# EXERCISE PROMPT:
Go through each line of the records below and count those with the word "الفولاذ"; give only the total.

****

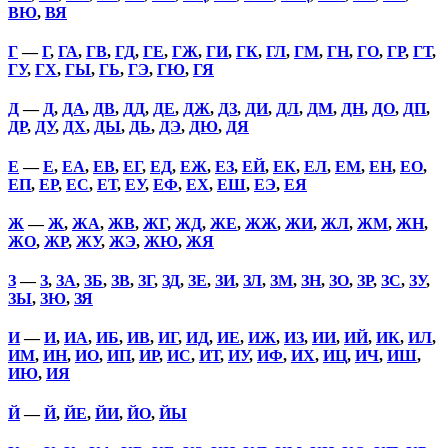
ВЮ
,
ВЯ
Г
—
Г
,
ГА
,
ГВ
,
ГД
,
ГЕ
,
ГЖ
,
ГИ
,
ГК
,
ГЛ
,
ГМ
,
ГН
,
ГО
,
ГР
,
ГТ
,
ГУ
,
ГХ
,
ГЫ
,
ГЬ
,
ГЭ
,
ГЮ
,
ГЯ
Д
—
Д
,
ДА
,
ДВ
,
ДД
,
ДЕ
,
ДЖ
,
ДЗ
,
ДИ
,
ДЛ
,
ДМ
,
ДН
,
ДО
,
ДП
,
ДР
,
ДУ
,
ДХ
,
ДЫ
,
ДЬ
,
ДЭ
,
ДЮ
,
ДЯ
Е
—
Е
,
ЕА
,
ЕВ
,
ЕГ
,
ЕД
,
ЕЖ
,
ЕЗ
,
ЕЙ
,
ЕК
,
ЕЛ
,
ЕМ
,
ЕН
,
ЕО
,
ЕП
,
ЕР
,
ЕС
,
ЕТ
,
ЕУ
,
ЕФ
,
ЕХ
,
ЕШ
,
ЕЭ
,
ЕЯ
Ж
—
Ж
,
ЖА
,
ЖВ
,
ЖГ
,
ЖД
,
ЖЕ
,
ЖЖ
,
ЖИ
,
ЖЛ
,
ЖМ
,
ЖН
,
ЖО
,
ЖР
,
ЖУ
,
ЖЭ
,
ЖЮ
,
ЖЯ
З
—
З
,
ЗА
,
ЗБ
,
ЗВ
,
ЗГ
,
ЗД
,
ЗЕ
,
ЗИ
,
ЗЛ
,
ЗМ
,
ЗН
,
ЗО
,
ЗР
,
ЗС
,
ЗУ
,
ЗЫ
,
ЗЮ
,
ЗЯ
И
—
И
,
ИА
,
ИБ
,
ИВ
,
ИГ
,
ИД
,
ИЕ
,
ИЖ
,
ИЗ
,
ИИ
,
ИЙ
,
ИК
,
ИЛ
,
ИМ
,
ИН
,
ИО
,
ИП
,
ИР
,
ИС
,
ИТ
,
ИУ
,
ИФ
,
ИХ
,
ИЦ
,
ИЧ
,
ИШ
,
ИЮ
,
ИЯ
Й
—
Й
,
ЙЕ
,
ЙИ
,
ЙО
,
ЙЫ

****

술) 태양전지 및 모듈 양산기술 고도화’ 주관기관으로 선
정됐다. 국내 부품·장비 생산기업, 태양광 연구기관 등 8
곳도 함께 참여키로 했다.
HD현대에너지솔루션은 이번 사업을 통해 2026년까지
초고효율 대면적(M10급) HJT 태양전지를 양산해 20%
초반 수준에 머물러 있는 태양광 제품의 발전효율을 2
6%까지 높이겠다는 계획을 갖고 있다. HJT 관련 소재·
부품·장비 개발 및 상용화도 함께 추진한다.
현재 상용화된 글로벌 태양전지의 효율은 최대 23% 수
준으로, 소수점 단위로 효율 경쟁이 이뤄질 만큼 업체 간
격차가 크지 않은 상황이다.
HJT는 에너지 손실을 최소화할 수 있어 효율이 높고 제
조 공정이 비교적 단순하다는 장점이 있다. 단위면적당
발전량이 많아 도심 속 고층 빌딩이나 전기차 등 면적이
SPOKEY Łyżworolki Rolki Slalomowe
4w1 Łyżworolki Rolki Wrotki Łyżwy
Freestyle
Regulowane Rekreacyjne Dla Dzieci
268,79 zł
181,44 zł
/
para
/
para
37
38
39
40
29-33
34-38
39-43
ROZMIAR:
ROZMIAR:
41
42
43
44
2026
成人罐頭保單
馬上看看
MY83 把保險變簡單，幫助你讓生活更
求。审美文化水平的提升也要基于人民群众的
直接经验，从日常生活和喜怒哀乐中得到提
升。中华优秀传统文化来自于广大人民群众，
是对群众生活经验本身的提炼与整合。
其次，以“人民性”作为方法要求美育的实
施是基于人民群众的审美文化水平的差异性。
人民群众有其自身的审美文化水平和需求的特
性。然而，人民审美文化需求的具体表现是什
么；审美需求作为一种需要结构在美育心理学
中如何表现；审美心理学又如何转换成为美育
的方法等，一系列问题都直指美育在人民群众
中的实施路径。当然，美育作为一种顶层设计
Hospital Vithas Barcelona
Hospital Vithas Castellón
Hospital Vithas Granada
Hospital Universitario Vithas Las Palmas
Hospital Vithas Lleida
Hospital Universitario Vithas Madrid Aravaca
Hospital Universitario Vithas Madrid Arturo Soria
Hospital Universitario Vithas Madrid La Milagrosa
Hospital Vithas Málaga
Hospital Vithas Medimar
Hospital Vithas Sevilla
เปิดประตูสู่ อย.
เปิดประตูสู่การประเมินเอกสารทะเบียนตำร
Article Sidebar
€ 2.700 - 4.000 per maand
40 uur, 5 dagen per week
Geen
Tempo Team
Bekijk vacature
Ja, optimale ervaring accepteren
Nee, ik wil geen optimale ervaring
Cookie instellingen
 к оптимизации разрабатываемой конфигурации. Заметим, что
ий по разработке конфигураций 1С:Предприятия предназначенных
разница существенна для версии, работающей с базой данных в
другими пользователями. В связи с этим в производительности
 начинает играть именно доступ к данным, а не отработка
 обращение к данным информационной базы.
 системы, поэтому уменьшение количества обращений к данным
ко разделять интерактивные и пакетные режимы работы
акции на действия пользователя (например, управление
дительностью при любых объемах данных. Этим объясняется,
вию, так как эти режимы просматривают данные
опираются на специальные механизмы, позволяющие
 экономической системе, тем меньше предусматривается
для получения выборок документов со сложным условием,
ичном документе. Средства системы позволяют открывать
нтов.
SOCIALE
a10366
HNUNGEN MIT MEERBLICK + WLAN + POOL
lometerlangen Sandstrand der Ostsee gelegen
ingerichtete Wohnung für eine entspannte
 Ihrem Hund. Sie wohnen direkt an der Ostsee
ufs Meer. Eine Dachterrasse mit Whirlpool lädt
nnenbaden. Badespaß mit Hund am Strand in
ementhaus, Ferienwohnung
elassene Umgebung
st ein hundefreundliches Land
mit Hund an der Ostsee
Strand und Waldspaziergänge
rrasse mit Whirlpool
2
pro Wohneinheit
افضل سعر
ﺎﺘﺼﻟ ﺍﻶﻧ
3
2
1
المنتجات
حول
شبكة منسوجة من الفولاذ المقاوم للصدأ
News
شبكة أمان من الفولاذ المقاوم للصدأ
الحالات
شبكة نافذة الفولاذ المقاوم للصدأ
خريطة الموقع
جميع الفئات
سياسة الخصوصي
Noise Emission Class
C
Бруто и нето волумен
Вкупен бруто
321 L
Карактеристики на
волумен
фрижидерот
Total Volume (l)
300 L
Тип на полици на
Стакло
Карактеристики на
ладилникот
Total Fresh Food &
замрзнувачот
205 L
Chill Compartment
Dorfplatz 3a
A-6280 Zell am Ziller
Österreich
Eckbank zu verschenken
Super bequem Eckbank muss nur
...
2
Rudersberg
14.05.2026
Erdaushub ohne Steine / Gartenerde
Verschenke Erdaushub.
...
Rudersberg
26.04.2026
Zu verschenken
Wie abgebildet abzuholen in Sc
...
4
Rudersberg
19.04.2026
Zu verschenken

****

# SOLUTION FOR THIS PROBLEM:
3